近鉄は6月12日、「新型一般車両」を本年度2025年度から2027年度にかけて合計121両導入すると発表した。来年2026年1月以降、大阪線や名古屋線、南大阪線などで新形式の1A系電車や1B系電車、6A系電車が運行を開始する予定。すでに奈良線などで運用されている新型一般車両の8A系電車も引き続き増備し、老朽化した一般車両の更新を推進する。

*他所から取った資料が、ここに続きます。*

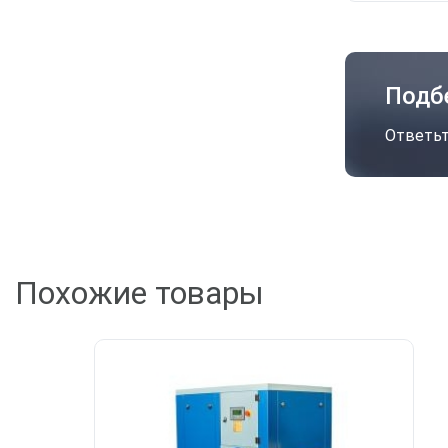
Подб
Ответьт
А
Похожие товары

1A系・1B系・6A系の車内設備は基本的に8A系とほぼ同じ。ベビーカー・大型荷物対応スペース「やさしば」や、ロングシート・クロスシート両用席「L/Cシート」を設置する。外装は6A系が8A系と同じ赤をベースにしたカラーリングに対し、1A系と1B系は青をベースにしたカラーリングを採用する。このほか、一部の車両はバリアフリー対応の多目的トイレを設置する。

大阪線・山田線・鳥羽線では1A系を導入する。本年度2025年度はトイレ付きで8両(4両2編成)を導入する予定。2026年1月に運行を開始する。名古屋線・山田線・鳥羽線では2025年度にトイレ付きの1A系を12両(4両3編成)導入し、2026年1月に運行開始。来年度2026年度はトイレがない1B系を9両(3両3編成)導入する予定だ。
南大阪線・吉野線・長野線・御所線では、2026年5月から6A系が運行を開始する予定。2026年度はトイレ付きで12両(4両3編成)導入し、2027年度もトイレ付きで8両(4両2編成)を導入する計画だ。
奈良線・京都線・橿原線・天理線の8A系も引き続き導入される。2025年度はトイレなしで36両(4両9編成)を導入する計画。2026年度はトイレ付きで16両(4両4編成)、2027年度もトイレ付きで20両(4両5編成)の導入が予定されている。

近鉄線では1960~1970年代に製造された通勤車両(一般車両)が多く、製造から半世紀以上過ぎている車両が400両以上ある。近鉄は2022年4月の運賃改定の申請にあわせ、新型一般車両の導入を発表。第1弾として奈良線・京都線・橿原線・天理線向けの8A系が昨年2024年10月にデビューした。